- [TASK ITEM] The records below hold a stretch from the line with "назад она составляла" through the line with "15% и более. Во-вторы"; return exactly those lines, ends included, and nothing more.

(Saved data entries)
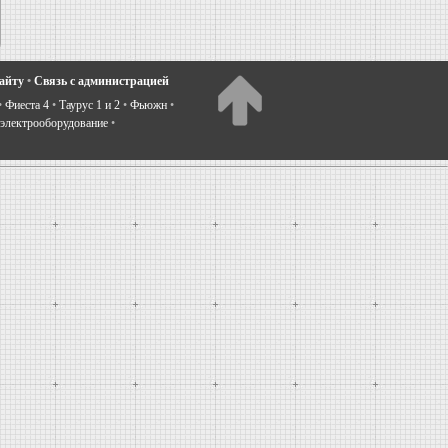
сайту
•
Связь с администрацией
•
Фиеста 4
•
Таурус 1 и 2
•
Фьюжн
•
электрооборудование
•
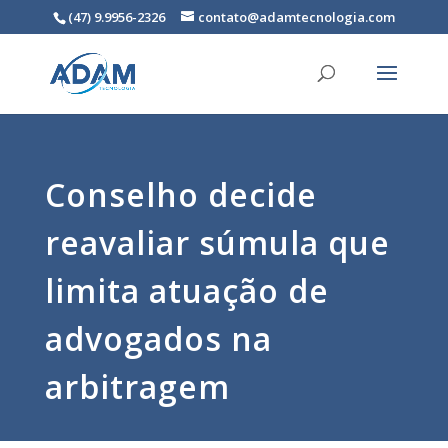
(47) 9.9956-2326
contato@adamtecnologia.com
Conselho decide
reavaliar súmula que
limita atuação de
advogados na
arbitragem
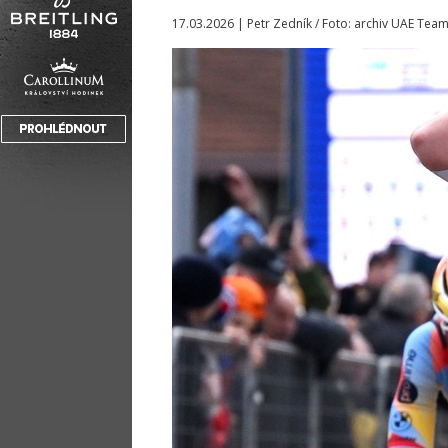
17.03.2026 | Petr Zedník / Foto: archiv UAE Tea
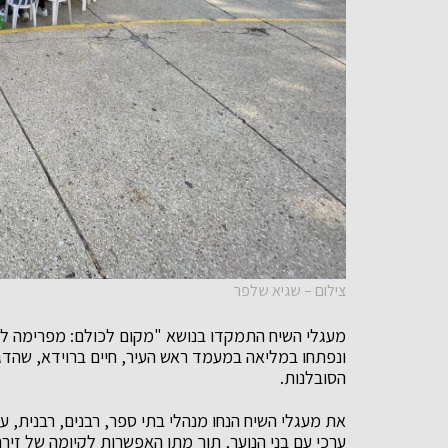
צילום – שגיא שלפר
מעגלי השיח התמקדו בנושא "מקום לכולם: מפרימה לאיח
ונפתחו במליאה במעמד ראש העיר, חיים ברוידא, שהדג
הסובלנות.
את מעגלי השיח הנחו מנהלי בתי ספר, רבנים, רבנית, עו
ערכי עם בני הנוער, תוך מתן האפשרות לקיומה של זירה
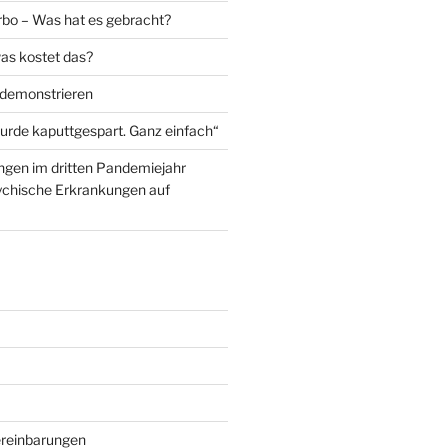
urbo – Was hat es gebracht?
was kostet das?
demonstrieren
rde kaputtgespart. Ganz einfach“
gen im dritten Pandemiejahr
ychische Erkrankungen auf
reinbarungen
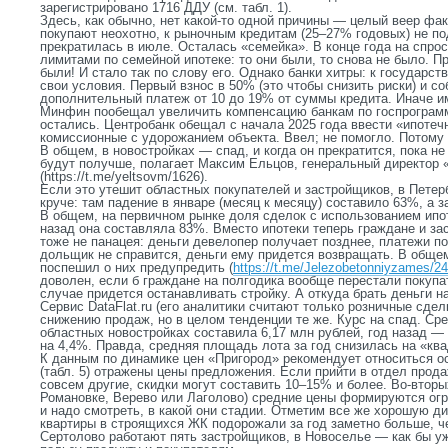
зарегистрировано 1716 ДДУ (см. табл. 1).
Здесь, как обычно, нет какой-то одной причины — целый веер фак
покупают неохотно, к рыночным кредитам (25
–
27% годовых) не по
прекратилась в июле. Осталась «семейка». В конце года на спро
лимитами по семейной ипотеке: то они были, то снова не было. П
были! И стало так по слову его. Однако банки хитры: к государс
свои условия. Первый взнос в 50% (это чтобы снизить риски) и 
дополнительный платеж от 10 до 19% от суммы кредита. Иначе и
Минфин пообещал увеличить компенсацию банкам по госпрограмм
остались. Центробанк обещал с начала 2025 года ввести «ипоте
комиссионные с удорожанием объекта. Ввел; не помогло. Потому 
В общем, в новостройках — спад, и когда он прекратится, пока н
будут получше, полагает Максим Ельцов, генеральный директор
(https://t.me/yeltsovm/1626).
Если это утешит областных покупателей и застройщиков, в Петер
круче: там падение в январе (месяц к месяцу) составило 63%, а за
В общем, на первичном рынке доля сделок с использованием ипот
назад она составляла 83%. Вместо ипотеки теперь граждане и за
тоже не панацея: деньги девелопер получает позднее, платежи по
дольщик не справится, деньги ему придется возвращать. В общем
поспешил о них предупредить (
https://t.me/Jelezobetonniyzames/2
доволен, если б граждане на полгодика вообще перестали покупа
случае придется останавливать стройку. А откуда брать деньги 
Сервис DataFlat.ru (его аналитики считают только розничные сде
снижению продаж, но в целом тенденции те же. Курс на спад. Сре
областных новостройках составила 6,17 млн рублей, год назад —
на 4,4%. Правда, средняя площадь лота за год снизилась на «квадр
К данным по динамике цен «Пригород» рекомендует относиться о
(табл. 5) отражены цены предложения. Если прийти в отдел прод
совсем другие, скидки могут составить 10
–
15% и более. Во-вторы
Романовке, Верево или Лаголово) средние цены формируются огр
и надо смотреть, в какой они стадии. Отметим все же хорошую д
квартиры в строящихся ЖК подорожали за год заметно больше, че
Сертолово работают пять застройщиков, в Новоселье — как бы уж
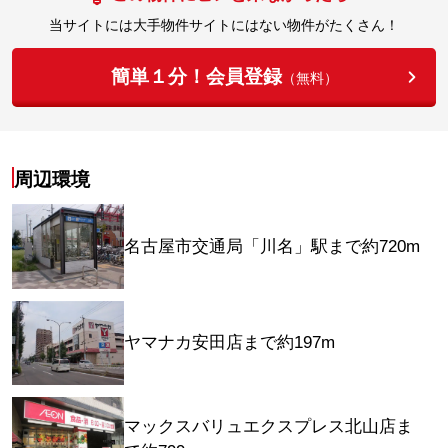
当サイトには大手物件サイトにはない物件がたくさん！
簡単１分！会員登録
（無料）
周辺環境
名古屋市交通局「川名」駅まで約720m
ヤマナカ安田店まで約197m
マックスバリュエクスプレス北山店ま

- [SOLUTION TO THIS TASK]
назад она составляла 83%. Вместо ипотеки теперь граждане и за
тоже не панацея: деньги девелопер получает позднее, платежи по
дольщик не справится, деньги ему придется возвращать. В общем
поспешил о них предупредить (
https://t.me/Jelezobetonniyzames/2
доволен, если б граждане на полгодика вообще перестали покупа
случае придется останавливать стройку. А откуда брать деньги 
Сервис DataFlat.ru (его аналитики считают только розничные сде
снижению продаж, но в целом тенденции те же. Курс на спад. Сре
областных новостройках составила 6,17 млн рублей, год назад —
на 4,4%. Правда, средняя площадь лота за год снизилась на «квадр
К данным по динамике цен «Пригород» рекомендует относиться о
(табл. 5) отражены цены предложения. Если прийти в отдел прод
совсем другие, скидки могут составить 10
–
15% и более. Во-вторы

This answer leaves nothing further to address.